At that point in the séance there came a tap on the door, and Mrs. Gartz came in with one of her nephews. She had known nothing about the séance; being highly antagonistic, she had not been invited. Fletcher said, “There is a strong Catholic influence here, but there will be a divorce.”
That ended the affair, possibly because of Mrs. Gartz’s hostile attitude. The lights were turned up, and the various guests spoke in turn. Bob Irwin, Craig’s brother-in-law, said that his young brother had been killed by exactly such a runaway team; Rob Wagner said that his brother had been killed in the Navy in a gun accident.
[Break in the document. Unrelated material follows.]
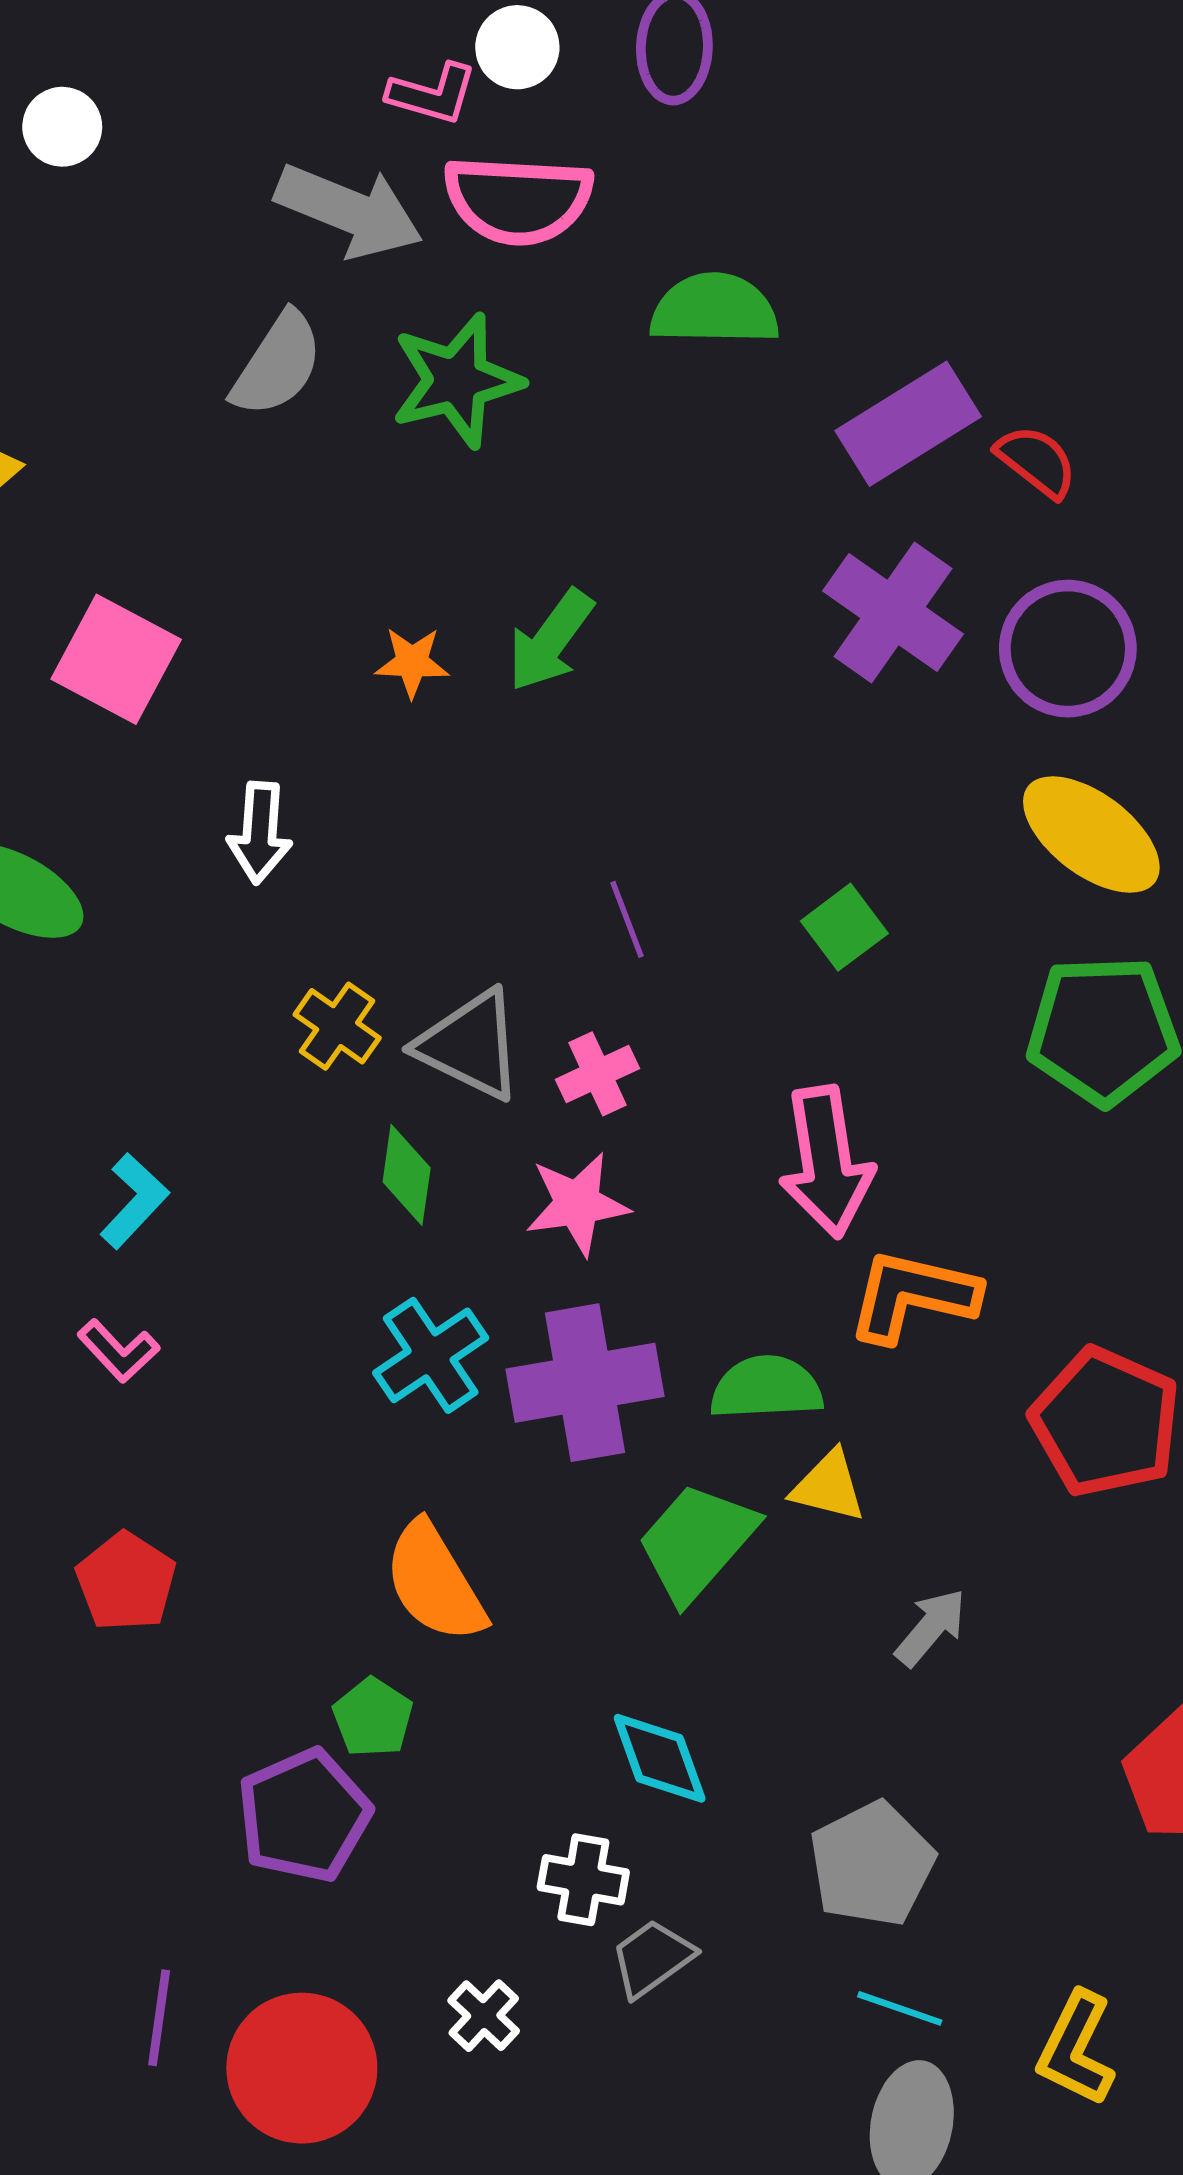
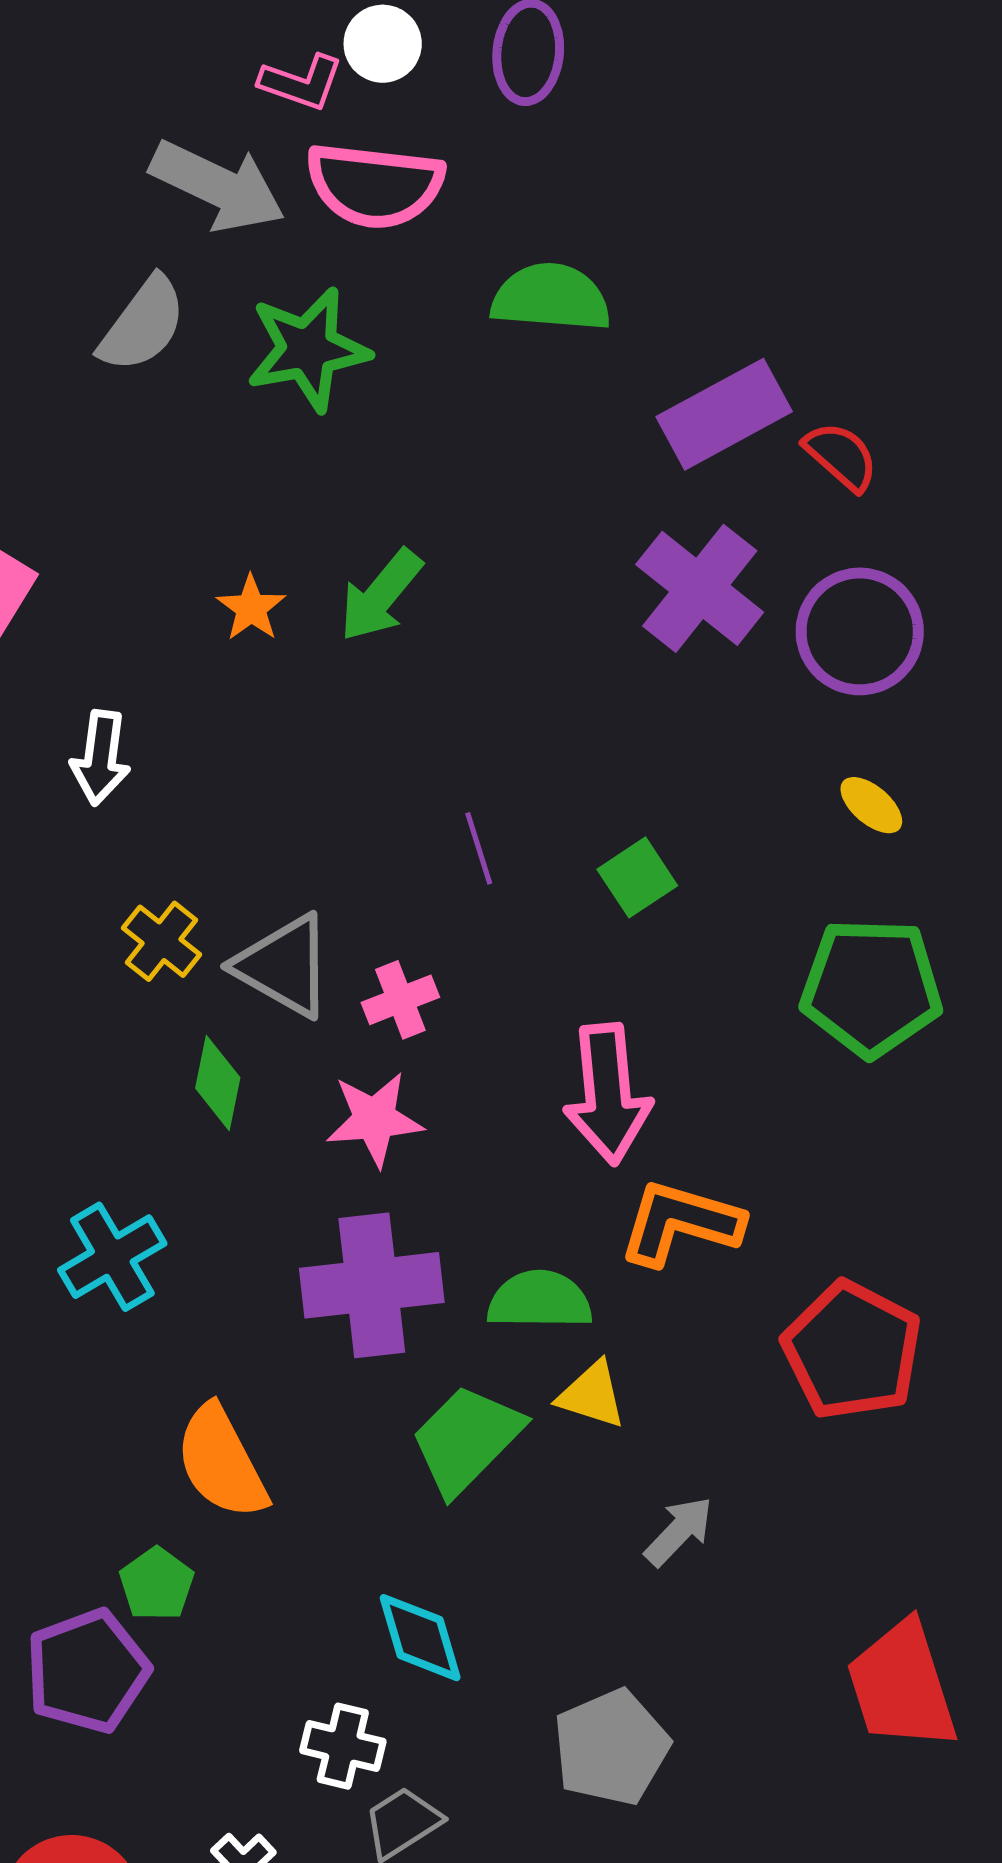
orange star: (412, 662) -> (251, 608), turned 30
yellow ellipse: (1091, 835) -> (871, 805), size x0.5
purple line: (627, 919) -> (479, 848), moved
cyan cross: (431, 1355) -> (112, 1257), moved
Theodore Dreiser had been a journalist, but he denied that he had ever known such a man or heard of any such events as had come out in the séance. Mrs. Gartz’s nephew said that he was a Catholic, but there would surely not be any divorce.
So ended the evening; but the day after the next there came to Craig a letter from Helen Dreiser saying that she was embarrassed to tell us that Theodore had been drinking and had slept through the séance and not heard a word. When she had repeated to him the various statements, he admitted that he knew such a man and that the events mentioned had occurred.
The predicted divorce did not occur until a month or two later, when the wife of the Gartz nephew divorced him.
And now all the skeptics can put their wits to work and find out how Arthur Ford got all those facts about people he had never met, and about whom we had made such efforts at secrecy. I don’t like to be fooled any more than the next man, but I agree with Professor McDougall and Professor Rhine that it is the duty of science to investigate such events and find out what are the forces by which they are brought about.
Just by way of fun, I will add that Professor McDougall established his department of parapsychology, and Professor Rhine has carried it on; one of the things they have proved is that when Negroes shooting craps snap their fingers and cry “Come seven! Come eleven!” they really are influencing the dice. Rhine’s investigators have caused millions of dice to be thrown mechanically, and observers have willed certain numbers to come, and the numbers have come. The chances for the successes having happened accidentally are up in the billions. Most embarrassing—but it happens!